### Exercise description
Without altering a single word, repeat the records that follow.

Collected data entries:

*** Block opens ***

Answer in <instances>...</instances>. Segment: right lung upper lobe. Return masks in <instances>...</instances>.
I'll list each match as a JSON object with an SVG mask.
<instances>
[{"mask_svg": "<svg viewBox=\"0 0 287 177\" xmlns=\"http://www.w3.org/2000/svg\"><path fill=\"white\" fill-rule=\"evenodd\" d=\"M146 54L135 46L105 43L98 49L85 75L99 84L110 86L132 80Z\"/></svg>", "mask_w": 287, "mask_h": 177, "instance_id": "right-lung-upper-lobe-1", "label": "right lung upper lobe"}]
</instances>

*** Block closes ***

### Answer for the task
Answer in <instances>...</instances>. Segment: right lung upper lobe. Return masks in <instances>...</instances>.
I'll list each match as a JSON object with an SVG mask.
<instances>
[{"mask_svg": "<svg viewBox=\"0 0 287 177\" xmlns=\"http://www.w3.org/2000/svg\"><path fill=\"white\" fill-rule=\"evenodd\" d=\"M146 54L135 46L105 43L98 49L85 75L99 84L110 86L132 80Z\"/></svg>", "mask_w": 287, "mask_h": 177, "instance_id": "right-lung-upper-lobe-1", "label": "right lung upper lobe"}]
</instances>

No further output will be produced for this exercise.